[Opening Provided records section]

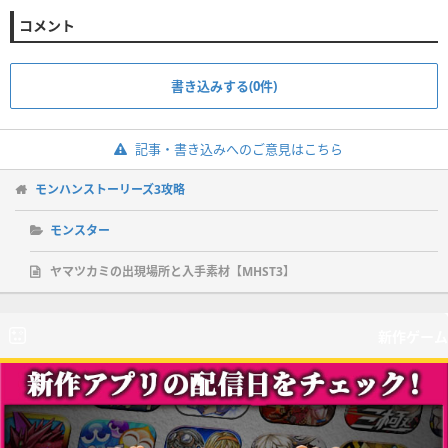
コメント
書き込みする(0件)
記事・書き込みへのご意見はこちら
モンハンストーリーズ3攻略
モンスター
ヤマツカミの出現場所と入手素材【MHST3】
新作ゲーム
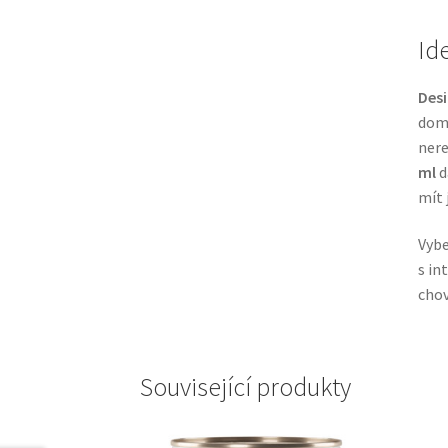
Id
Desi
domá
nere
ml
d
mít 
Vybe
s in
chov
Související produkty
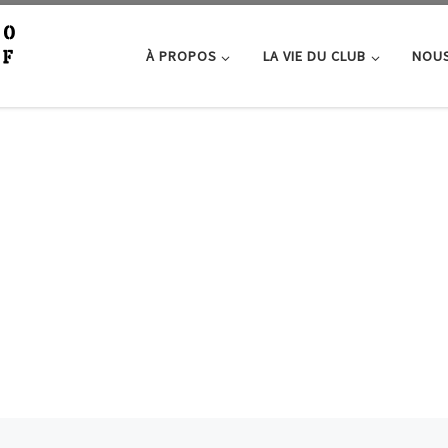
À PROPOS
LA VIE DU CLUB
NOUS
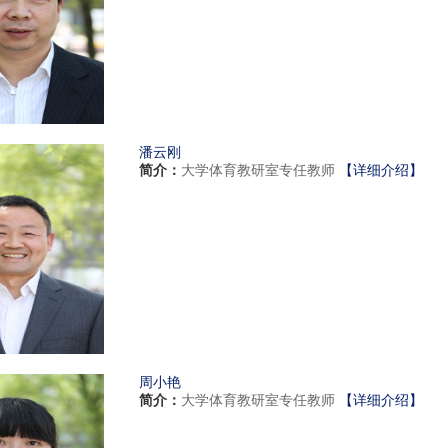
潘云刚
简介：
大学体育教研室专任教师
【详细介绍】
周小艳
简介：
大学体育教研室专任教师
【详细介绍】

[Closing Provided records section]
[Opening Provided records section]

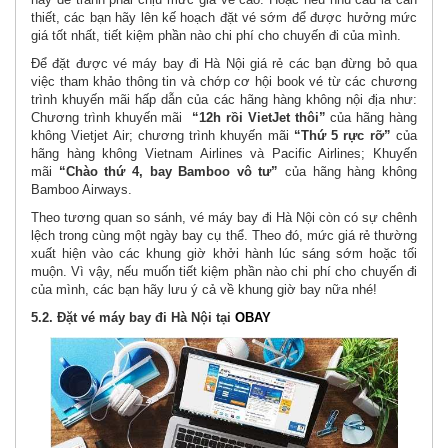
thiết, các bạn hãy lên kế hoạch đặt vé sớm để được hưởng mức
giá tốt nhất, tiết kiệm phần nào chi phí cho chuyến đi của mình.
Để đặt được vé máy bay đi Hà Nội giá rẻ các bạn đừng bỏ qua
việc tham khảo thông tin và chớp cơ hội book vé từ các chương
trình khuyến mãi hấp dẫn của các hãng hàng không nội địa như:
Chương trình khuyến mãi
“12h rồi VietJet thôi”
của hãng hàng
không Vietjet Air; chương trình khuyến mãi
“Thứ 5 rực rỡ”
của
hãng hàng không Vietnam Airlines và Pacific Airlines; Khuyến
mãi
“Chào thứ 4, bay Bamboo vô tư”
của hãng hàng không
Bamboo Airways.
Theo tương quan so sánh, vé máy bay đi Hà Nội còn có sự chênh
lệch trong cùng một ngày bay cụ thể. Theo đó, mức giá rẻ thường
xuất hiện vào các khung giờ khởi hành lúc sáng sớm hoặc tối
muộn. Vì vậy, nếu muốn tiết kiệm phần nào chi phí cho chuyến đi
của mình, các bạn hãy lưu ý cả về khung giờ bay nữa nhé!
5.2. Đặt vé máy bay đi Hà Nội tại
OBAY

[Closing Provided records section]
[Opening Provided records section]

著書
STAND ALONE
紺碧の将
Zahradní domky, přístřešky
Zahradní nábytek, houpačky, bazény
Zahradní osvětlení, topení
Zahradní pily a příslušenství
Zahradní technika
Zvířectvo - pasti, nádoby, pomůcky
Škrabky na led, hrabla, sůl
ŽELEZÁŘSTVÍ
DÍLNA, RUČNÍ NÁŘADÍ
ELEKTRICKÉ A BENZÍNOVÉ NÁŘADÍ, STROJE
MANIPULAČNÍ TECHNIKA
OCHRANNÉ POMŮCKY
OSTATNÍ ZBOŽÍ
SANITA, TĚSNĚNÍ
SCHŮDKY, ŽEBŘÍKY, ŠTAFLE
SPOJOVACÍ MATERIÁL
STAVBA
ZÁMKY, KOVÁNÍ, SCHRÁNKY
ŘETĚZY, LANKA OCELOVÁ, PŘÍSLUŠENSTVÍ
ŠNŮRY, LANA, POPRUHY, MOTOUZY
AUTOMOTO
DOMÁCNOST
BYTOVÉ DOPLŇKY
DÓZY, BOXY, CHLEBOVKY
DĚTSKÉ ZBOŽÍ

[Closing Provided records section]

## Directions for this task:
Every line in the data above that contains the word "không" should be copied.

## Written reply:
trình khuyến mãi hấp dẫn của các hãng hàng không nội địa như:
không Vietjet Air; chương trình khuyến mãi
hãng hàng không Vietnam Airlines và Pacific Airlines; Khuyến
của hãng hàng không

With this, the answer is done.